Не успел сказать то, что из горла рвалось словно криком; отчаянным, болезненным, не требующим ответа. Чонгук решил подождать. Хотя ждать чего? Есть ли смысл снова ждать? Ждать, ждать, ждать… Его заебало! Он не может! В желудке словно забилось второе сердце, стучась о стенки и вызывая легкую дрожь по всему телу. Что ему сейчас делать? Бежать за Тэхёном, на последнем издыхании моля: «Стой, я найду выход, только остановись»?

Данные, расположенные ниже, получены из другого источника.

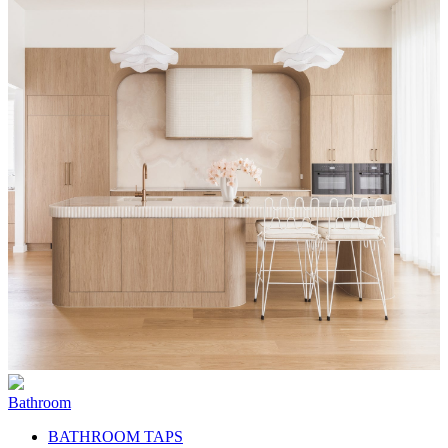
Bathroom
BATHROOM TAPS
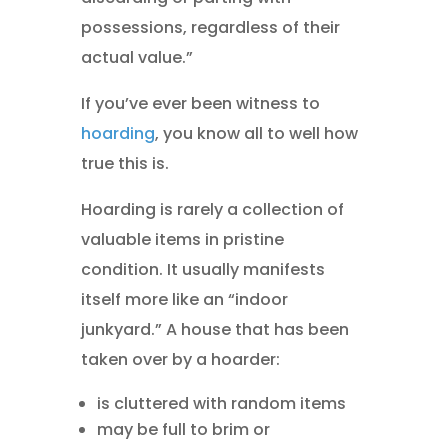
possessions, regardless of their
actual value.”
If you’ve ever been witness to
hoarding
, you know all to well how
true this is.
Hoarding is rarely a collection of
valuable items in pristine
condition. It usually manifests
itself more like an “indoor
junkyard.” A house that has been
taken over by a hoarder:
is cluttered with random items
may be full to brim or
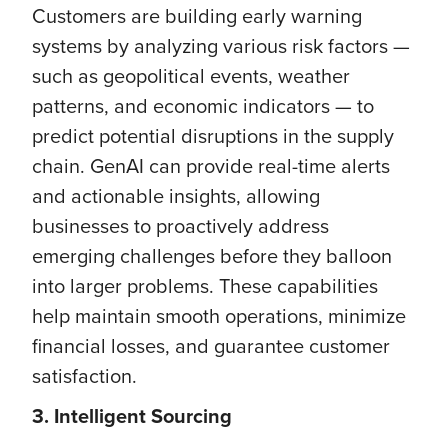
Customers are building early warning
systems by analyzing various risk factors —
such as geopolitical events, weather
patterns, and economic indicators — to
predict potential disruptions in the supply
chain. GenAI can provide real-time alerts
and actionable insights, allowing
businesses to proactively address
emerging challenges before they balloon
into larger problems. These capabilities
help maintain smooth operations, minimize
financial losses, and guarantee customer
satisfaction.
3. Intelligent Sourcing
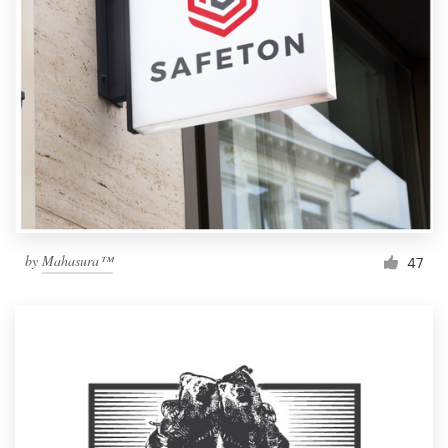
by
Mahasura™
47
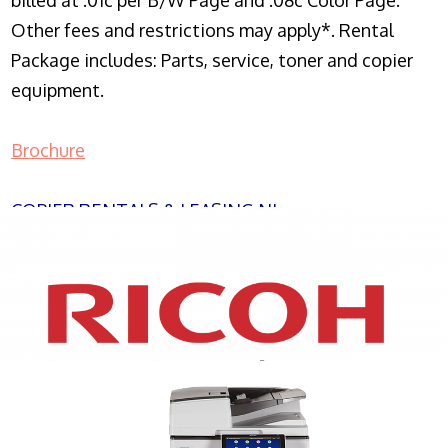
billed at .01c per B/W Page and .08c Color Page.
Other fees and restrictions may apply*. Rental
Package includes: Parts, service, toner and copier
equipment.
Brochure
COPIER RENTALS & LEASING NJ
XEROX WC7970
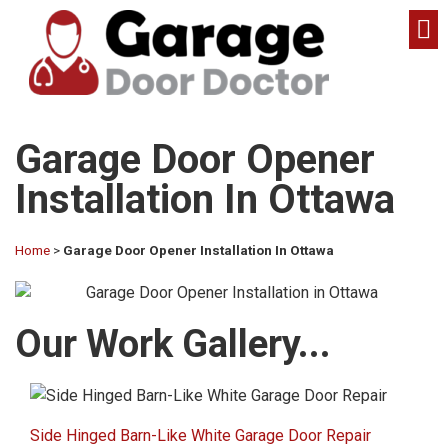
Garage Door Opener
Installation In Ottawa
Home
>
Garage Door Opener Installation In Ottawa
Our Work Gallery...​
Side Hinged Barn-Like White Garage Door Repair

Он подошел к столу и взял в руки бумажку, на которой оставил свое послание.
«Не хочу потерять тебя»
Но, кажется, уже потерял.
Потерял, даже не успев получить. Потерял изначально, с самого их первого нелепого знакомства. Только вот та улыбка, которая заставила биться сердце в два раза быстрее, из памяти не сотрется никогда. Даже если Чонгук умрет когда-нибудь, он, будучи мертвым, все еще будет помнить ее. Эти мягкие волосы, длинные пальцы, изящные руки, на которых постоянно было небрежно что-то нарисовано. И глаза. Его глаза — океан, пропасть, бездна, — в которых Чонгук и утонул полностью, без остатка; растворился, словно сахар в кипятке.
— Чонгук, — он не услышал голоса, что раздавался сверху, где-то над головой. Чон даже не заметил, как опустился на пол, прямо возле стола, все еще держа бумажку и сжимая руки в кулак до боли, до побелевших костяшек.

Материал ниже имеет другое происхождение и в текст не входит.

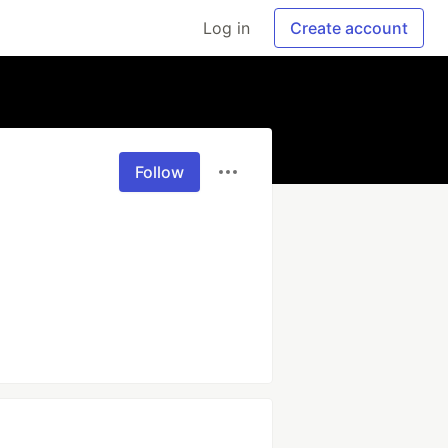
Log in
Create account
Follow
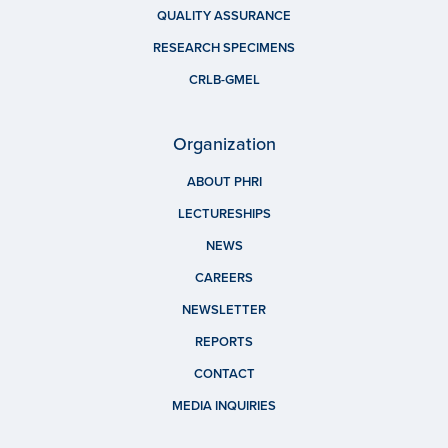
QUALITY ASSURANCE
RESEARCH SPECIMENS
CRLB-GMEL
Organization
ABOUT PHRI
LECTURESHIPS
NEWS
CAREERS
NEWSLETTER
REPORTS
CONTACT
MEDIA INQUIRIES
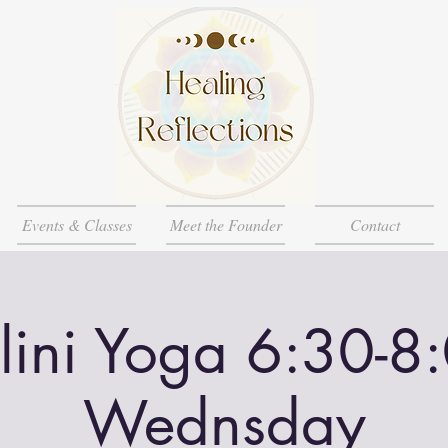
Events & Classes
Meet the Founder
Contact
lini Yoga 6:30-8
Wednsday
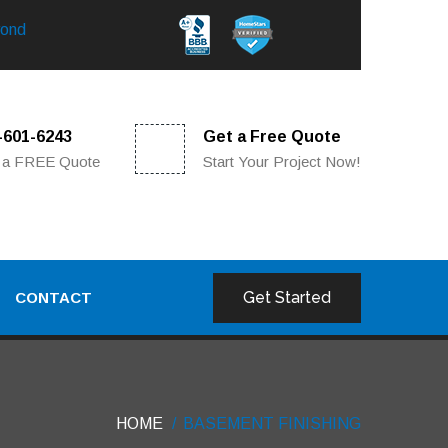
yond
5-601-6243
Get a Free Quote
 a FREE Quote
Start Your Project Now!
Get Started
CONTACT
HOME
BASEMENT FINISHING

Какой-то человек присел рядом с Чонгуком. Это точно не Тэхён — его голос он бы узнал; он бы узнал даже по тонкому шлейфу запаха, который всегда Тэхёна окутывал. И узнал бы воздух. Его теплоту, слова, которые он пытается сказать, нежный и приятный ветер — он бы узнал. Но это не Тэхён. Поэтому Чонгуку плевать абсолютно.
Этот человек шептал какие-то слова, извиняясь за что-то. Если это Чимин, то Чонгук сейчас просто даст ему в морду, вот только…
— Заметил меня, наконец? — когда Чон поднял голову, то никак не ожидал увидеть перед собой Юнги. — Прием, Чон Чонгук, Земля вызывает.
— Хён, уйди, прошу тебя, — младшему сейчас не хотелось никого видеть абсолютно. У него миллионы вопросов, ответы на которые он не получит, кажется, больше никогда. Настоящее отчаяние — это когда ты понимаешь, какой бы путь не выбрал, он ведет в одно и то же место. В бездну.
— Намджуна сейчас нет в академии, — Чонгук поднял на Юнги полные непонимания глаза. Это что… шутка такая..? Тогда кто делал объявление каких-то пару минут назад, если не Намджун? — Тэхён в его кабинете, вероятно. Там сейчас Чимин. Единственное место, где не стоят камеры видеонаблюдения — кабинет Намджуна. Над окнами и во дворе тоже ничего нет. Я надеялся, что вы придете вместе, но…
— Юнги, ты что несешь? — Чонгук грубо перебил его на полуслове, не дав закончить предложение.